À partir de 1997, l’artiste ne voulait plus limiter ses couleurs aux dimensions d’une toile. Il souhaitait les répandre dans l’espace public et faire de la ville elle-même un lieu de création. Le projet des murales lui permettait ainsi de réunir ses deux grandes passions : l’art et l’histoire.
Au début des années 2000, Serge Malenfant et son équipe ont dû convaincre les autorités municipales qu’il était possible de raconter l’histoire de Sherbrooke directement sur les murs de ses bâtiments.
Une première murale a été réalisée à l’occasion du bicentenaire de la ville. Pendant tout l’été, les citoyens sont venus observer les artistes travailler dans les échafaudages, discuter avec eux et suivre la transformation du mur.
Selon Serge Malenfant, cette proximité avec la population avait permis de créer un véritable sentiment d’appartenance autour du projet.
Au total, M.U.R.I.R.S. a réalisé 18 grandes murales dans le circuit sherbrookois. Ces œuvres racontent différentes époques de la ville à travers des personnages historiques, des légendes locales et des scènes de la vie quotidienne.

Une année de travail avant de toucher au mur
Pour Serge Malenfant, une murale ne commençait pas simplement lorsqu’un artiste montait dans un échafaudage avec ses pinceaux.
Chaque œuvre pouvait demander près d’une année de recherche, de préparation et de documentation photographique. L’équipe devait notamment étudier l’histoire du quartier, les bâtiments, les vêtements portés à l’époque et les personnes représentées.
Les murales étaient construites autour de trois principales lectures : le trompe-l’œil, les personnages et les nombreux petits détails cachés dans l’image.

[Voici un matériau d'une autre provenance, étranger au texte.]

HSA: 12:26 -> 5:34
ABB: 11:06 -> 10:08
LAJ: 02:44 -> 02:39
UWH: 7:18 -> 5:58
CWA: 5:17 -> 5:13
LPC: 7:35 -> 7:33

Serge Malenfant racontait qu’une fois arrivé devant le mur, il avait presque l’impression d’être en vacances. Après les recherches, les démarches et les problèmes techniques, il pouvait enfin faire ce qu’il aimait : peindre.
Les œuvres de M.U.R.I.R.S. ont également permis de développer des méthodes adaptées au climat québécois. L’équipe a travaillé avec différents spécialistes afin de trouver des matériaux, des supports et des compositions de peinture capables de résister aux hivers.

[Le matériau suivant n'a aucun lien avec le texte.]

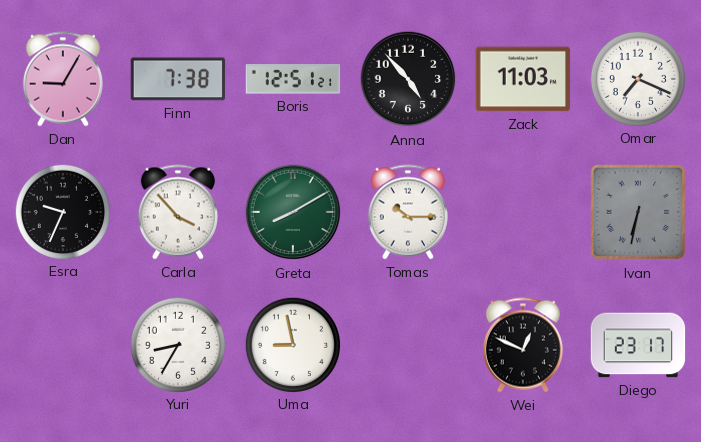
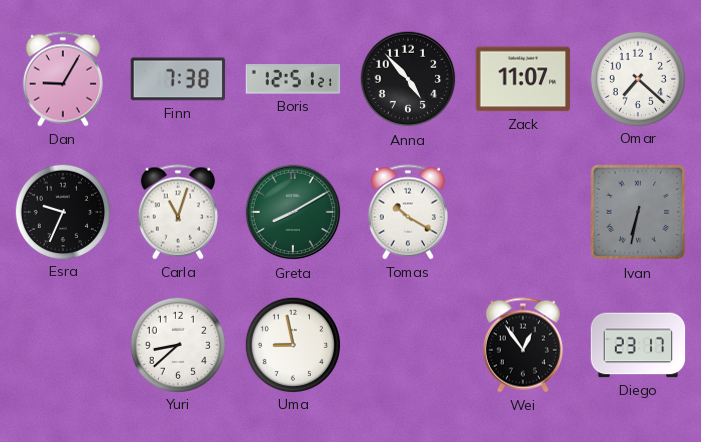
Zack: 11:03 -> 11:07
Omar: 7:19 -> 7:22
Carla: 3:53 -> 11:03
Tomas: 10:15 -> 10:20
Yuri: 8:35 -> 8:38
Wei: 12:49 -> 12:54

Un héritage qui dépasse les murs
Serge Malenfant n’a pas seulement contribué à créer les murales de Sherbrooke. Il a aussi participé à la formation de nombreux muralistes en Estrie.
Plusieurs artistes ont appris le métier en travaillant à ses côtés pendant les étés, dans les échafaudages et sur les différents chantiers de M.U.R.I.R.S.

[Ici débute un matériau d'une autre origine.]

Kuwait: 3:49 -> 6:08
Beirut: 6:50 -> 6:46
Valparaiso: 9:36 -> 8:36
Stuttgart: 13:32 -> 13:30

Pour Raphaëlle Coulombe-Allie, ancienne directrice artistique de l’organisme, Serge Malenfant était celui qui avait imaginé le projet, qui l’avait porté pendant des années et qui avait convaincu une ville entière qu’elle pouvait raconter son histoire sur ses murs.
« M.U.R.I.R.S. n’existe plus. Mais les murs, eux, sont toujours là. On peut les voir partout en ville, et ils vont rester longtemps après nous », a-t-elle écrit dans un hommage publié après son décès.
Un parcours immersif au Granada
Le grand public pourra participer à la célébration de la vie de Serge Malenfant le 26 septembre, de 13 h à 15 h, au Théâtre Granada, situé au 53, rue Wellington Nord, à Sherbrooke.
Une rencontre plus intime réunissant la famille et les proches se déroulera ensuite. La journée se terminera par un hommage présenté à 16 h.
L’événement permettra de découvrir des objets personnels, des œuvres et des souvenirs illustrant les différentes facettes de Serge Malenfant. Il donnera également l’occasion aux Sherbrookois de mesurer l’ampleur de l’héritage laissé par celui qui voyait une histoire à raconter derrière chaque mur vide.
Sources
- Amaryllis Beaudry, « Sherbrooke vue par… Serge Malenfant », Sherbrooke Vibrante, 3 juillet 2022.
- M.U.R.I.R.S., publication rendant hommage à son fondateur Serge Malenfant.
- Raphaëlle Coulombe-Allie, ancienne directrice artistique de M.U.R.I.R.S., témoignage publié à la suite de son décès.